Wine Press: German riesling is a wonderful thing

If you haven’t tried German riesling for years because you think of that warm German wine on  your corner shop’s  bottom shelf, then think again.

And now would be as good a time as any.  The  31 Days of German Riesling campaign organised by Wines of Germany  is in full flow.

Author and wine critic Stuart Piggott says:  “A miracle has happened in Germany. A generation ago there were good German wines but you had to search hard to find some. Today they are available in abundance in every price range.”

Dr Franz Werner, Domdechant Werner
Dr Franz Werner, Domdechant Werner

Domdechant Werner riesling bottleI was welcomed into the home of Dr Franz Werner, whose family has owned Domdechant for seven generations. If enthusiasm could be bottled, I doubt it could match his fine rieslings. A  Classic Rheingau is  so-named because it is typical of its region, in this case a light golden, mouth-filling acidity full of rounded citrus and stone fruits.

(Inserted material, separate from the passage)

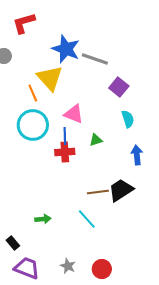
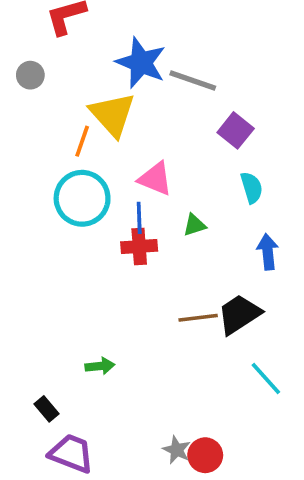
orange line: (33, 93) -> (82, 141), turned 42
cyan line: (87, 219) -> (266, 379), moved
gray star: (68, 266) -> (177, 450), moved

I tasted Dr Werner’s excellent Hochheimer Hölle Riesling Kabinett in his dining room, surrounded by family portraits as the early summer sun    glinted crisply on the elegant wine. Balanced peaches and pear mingled  wonderfully in the mouth, with a tingling lingering acidity.

Hochheimer 2009 vintage is £16.30 from www.tanners-wines.co.uk, along with  several of his other    superb rieslings.
Laithwaites has put together a case of 12 rieslings – six wines – to mark 31 Days, at a price of £119.88, including the Domdechant Werner Hochheimer Riesling Classic 2011 (£12.49 www.laithwaites.co.uk).
If you’re on Twitter, and you use German language to  greet @ampsfinewines   (www.ampsfinewines.co.uk)   they’ll give you 10% off German riesling until July 31.  For more information on 31 Days you can  follow @WinesofGermany on Twitter or go to  www.31daysofgermanriesling.co.uk. There’s  details of 31 Days events   plus some riesling facts, not least understanding the difference between kabinett and auslese.
Also in my glass
Another riesling, another country. France and  Alsace. Cave de Beblenheim Grafenreben  Alsace Riesling (RRP £9.99, Waitrose)  shouts apples. Not literally,  like a market trader. There’s apples on the nose with a murmur of apple blossom, and to taste it is apple pie without the pie and a  metal spoon taste-tink. Perhaps I should just say it is lovely, as indeed it is.